[Opening Data listing section]

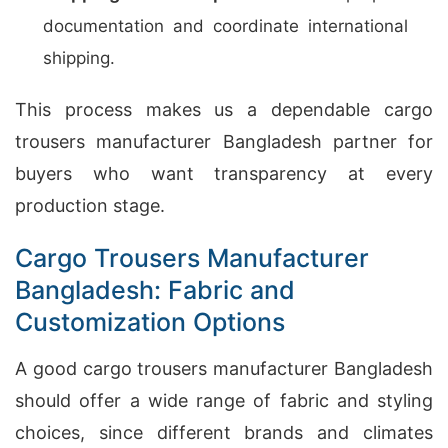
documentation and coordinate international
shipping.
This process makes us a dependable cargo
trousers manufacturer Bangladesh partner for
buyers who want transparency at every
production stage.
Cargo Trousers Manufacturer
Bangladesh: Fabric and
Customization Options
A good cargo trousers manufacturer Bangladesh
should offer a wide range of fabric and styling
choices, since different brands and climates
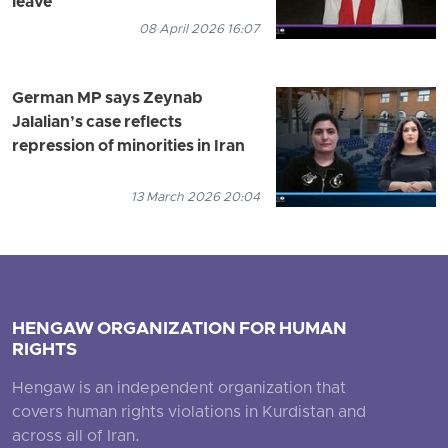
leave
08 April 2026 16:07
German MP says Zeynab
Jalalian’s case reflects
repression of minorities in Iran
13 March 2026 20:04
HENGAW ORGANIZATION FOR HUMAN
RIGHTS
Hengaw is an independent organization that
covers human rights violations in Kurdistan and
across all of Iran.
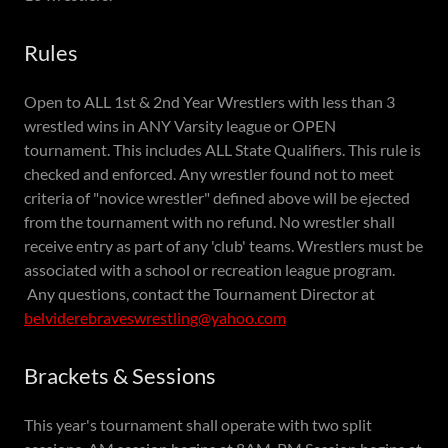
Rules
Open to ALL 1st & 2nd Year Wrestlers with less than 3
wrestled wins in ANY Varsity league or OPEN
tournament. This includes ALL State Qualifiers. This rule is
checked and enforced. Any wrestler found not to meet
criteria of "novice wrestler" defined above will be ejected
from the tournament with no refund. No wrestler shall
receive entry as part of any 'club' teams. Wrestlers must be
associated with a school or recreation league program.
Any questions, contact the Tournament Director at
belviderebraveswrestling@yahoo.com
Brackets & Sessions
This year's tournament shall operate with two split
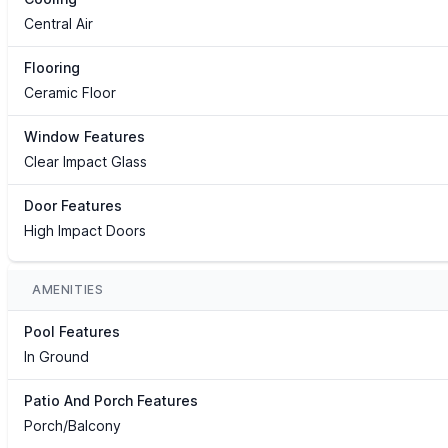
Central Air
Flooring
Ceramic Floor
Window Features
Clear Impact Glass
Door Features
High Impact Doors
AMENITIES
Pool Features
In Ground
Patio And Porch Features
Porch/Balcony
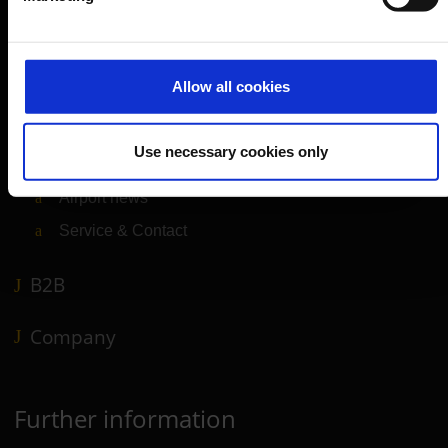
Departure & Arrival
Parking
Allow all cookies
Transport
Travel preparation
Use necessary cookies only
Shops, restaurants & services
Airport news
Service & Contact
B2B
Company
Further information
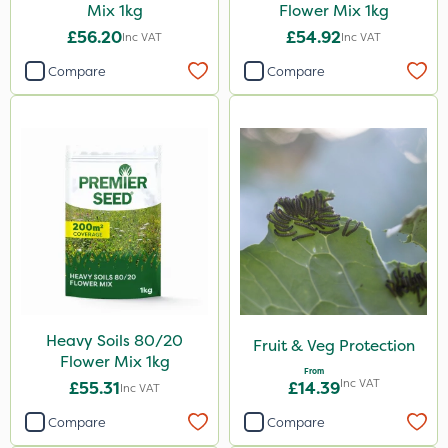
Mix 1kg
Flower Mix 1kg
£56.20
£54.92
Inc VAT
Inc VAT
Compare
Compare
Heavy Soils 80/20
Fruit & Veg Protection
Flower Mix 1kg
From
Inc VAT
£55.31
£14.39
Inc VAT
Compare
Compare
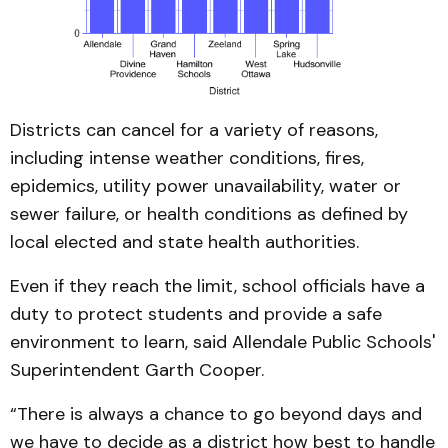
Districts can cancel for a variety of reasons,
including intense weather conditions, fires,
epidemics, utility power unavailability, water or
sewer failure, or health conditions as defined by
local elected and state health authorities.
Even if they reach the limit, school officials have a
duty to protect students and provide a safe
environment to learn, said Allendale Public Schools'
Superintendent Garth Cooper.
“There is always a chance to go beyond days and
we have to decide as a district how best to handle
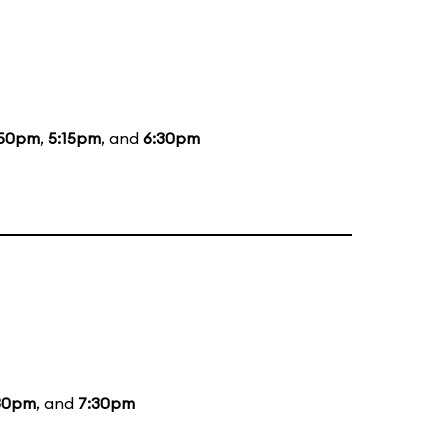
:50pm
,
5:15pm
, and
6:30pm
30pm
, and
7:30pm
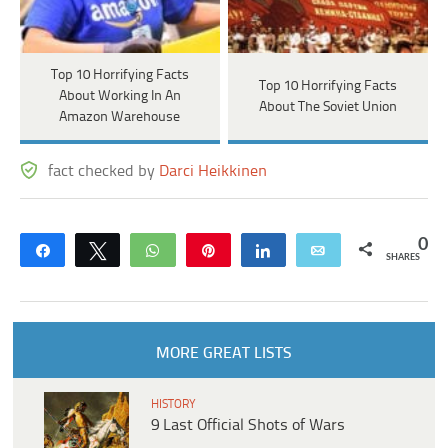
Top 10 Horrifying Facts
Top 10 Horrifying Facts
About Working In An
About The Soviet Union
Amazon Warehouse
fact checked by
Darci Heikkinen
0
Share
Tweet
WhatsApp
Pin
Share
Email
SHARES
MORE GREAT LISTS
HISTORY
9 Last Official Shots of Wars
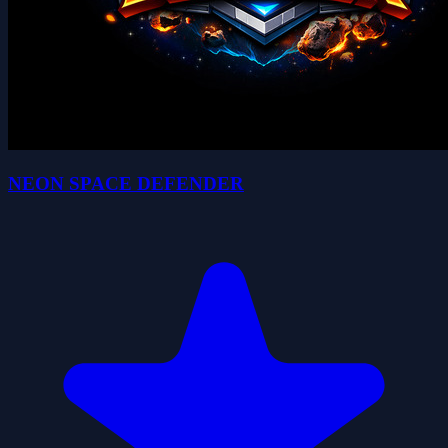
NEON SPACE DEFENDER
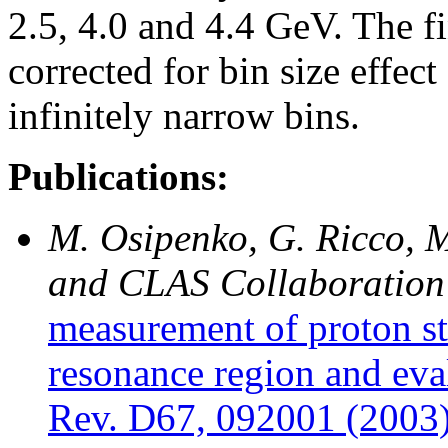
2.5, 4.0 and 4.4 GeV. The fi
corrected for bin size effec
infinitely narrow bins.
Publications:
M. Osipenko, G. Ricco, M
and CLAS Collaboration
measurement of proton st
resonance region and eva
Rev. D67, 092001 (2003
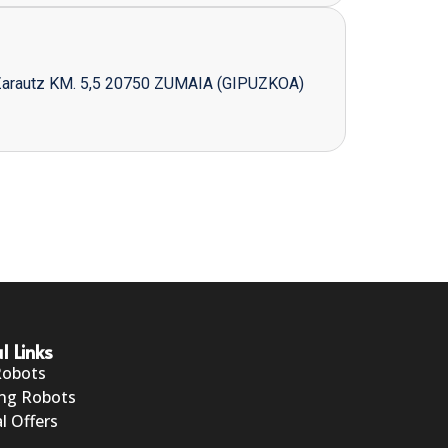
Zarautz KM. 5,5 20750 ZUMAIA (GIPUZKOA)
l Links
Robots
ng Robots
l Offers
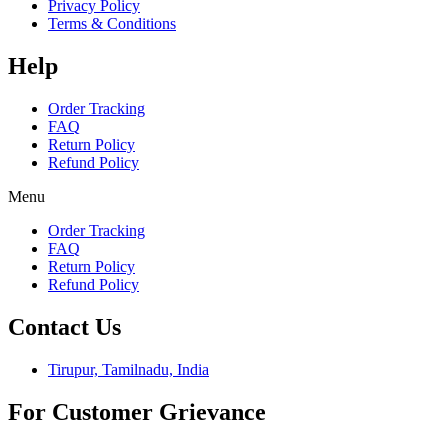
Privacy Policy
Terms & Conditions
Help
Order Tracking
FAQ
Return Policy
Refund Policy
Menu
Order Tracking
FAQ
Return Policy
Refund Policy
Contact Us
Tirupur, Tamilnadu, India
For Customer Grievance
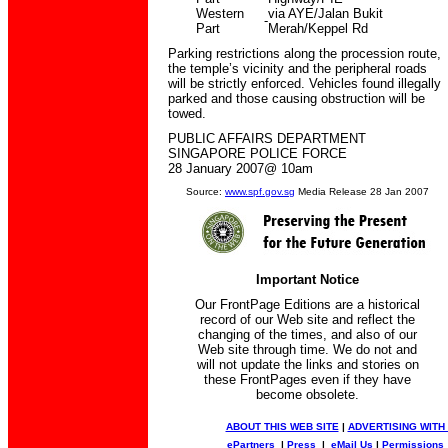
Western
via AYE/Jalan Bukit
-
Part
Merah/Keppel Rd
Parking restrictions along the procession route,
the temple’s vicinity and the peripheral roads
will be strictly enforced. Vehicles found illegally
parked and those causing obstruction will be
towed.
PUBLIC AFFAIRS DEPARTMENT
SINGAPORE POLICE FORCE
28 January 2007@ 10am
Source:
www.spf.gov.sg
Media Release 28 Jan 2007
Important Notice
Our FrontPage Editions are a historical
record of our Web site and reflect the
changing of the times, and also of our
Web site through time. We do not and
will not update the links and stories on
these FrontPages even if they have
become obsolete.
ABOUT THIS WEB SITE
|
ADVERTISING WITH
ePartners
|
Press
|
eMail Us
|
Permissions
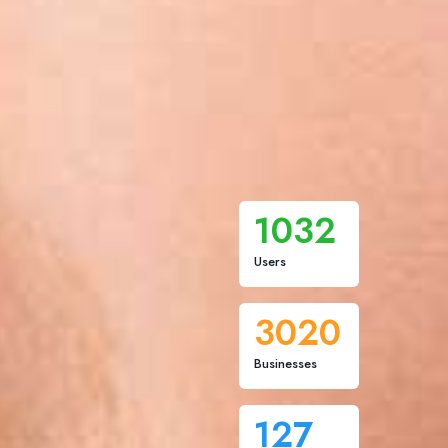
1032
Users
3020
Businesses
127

[Closing Data listing section]
[Opening Data listing section]

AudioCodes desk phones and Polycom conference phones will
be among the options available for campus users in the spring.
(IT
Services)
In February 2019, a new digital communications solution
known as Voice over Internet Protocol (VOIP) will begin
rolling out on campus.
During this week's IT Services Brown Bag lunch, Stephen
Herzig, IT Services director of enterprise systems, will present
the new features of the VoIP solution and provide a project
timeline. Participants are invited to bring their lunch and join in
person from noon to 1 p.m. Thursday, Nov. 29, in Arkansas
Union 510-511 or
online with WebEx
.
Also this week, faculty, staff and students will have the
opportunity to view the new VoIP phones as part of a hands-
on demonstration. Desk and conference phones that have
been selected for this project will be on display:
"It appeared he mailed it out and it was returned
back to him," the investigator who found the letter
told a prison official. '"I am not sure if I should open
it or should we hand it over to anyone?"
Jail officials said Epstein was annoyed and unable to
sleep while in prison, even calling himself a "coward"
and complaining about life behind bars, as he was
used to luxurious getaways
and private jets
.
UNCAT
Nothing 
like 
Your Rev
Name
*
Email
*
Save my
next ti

[Closing Data listing section]

▶ Brief: Would you transcribe the lines above exactly, going from the line bearing "resonance region and eva" through the line bearing "Tirupur, Tamilnadu, India", and drop the pictures from the copy?

▶ Problem solution:
resonance region and eva
Rev. D67, 092001 (2003
Zarautz KM. 5,5 20750 ZUMAIA (GIPUZKOA)
l Links
Robots
ng Robots
l Offers
Privacy Policy
Terms & Conditions
Help
Order Tracking
FAQ
Return Policy
Refund Policy
Menu
Order Tracking
FAQ
Return Policy
Refund Policy
Contact Us
Tirupur, Tamilnadu, India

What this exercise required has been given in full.